Friday, April 29, 2005
The freedom of religion case in which the Supreme Court just granted review -- Gonzalez v. O Centra Espirita Beneficiente Uniao do Vegetal [UDV] -- is an extremely important one for the freedom of all faiths in America. The case concerns the interpretation of the 1993 Religious Freedom Restoration Act (RFRA), in which Congress required that before a law can be applied to "substantially burden" sincere religious conduct, that application must be justified by a "compelling" governmental interest and be the "least restrictive means" of achieving that interest. RFRA was a response to Supreme Court precedent stating that a law that is "neutral and generally applicable" can be applied to suppress religious conduct no matter how serious the burden on religion and how minimal the need for regulation. Under the principle that RFRA reversed, a dry county in Oklahoma could prohibit the mass, no questions asked, and generally applicable sex-discrimination laws could be applied to force the Catholic Church to ordain women as priests. Although RFRA was struck down in 1997 as applied to state and local laws, it remains valid as a limit on federal laws and regulations that restrict religious freedom.

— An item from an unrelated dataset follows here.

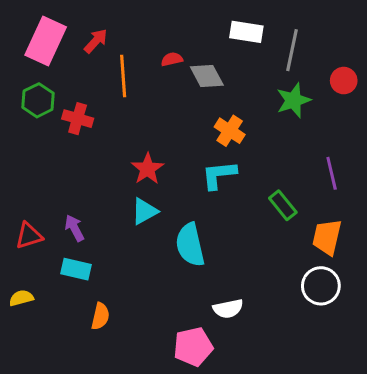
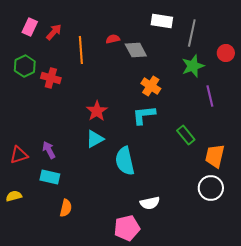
pink rectangle: (46, 41) -> (30, 27), size x0.6
red arrow: (96, 41) -> (54, 32), moved
purple line: (332, 173) -> (210, 96), moved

In UDV, the government sought to prohibit the consumption and importation of a tea used in the central ritual act of UDV worship services, on the ground that the tea contained a hallucinogenic substance listed under federal drug laws. The UDV, the tiny American offshoot of an established Brazilian religion, obtained an injunction against the government's actions, based on evidence that the use of the tea would not create dangers of health hazards or drug trafficking, because (among other things) the church insisted that members limit their use to the worship service and because the unpleasant taste of the drug made it unattractive to recreational users. These very same features are true of sacramental use of peyote by Native Americans, which has led numerous states and the federal government to exempt such peyote use from their drug laws. The role of the RFRA statute is to ensure that when a similar claim, such as UDV's, cannot get a legislative hearing because the group is less familar or less adept at lobbying, the courts will declare an equal right to free exercise for that faith. (In sharp contrast is the uncircumscribed use of marijuana, a widely trafficked drug, by other groups claiming religious freedom; these claims always lose, even under the higher standard of RFRA.)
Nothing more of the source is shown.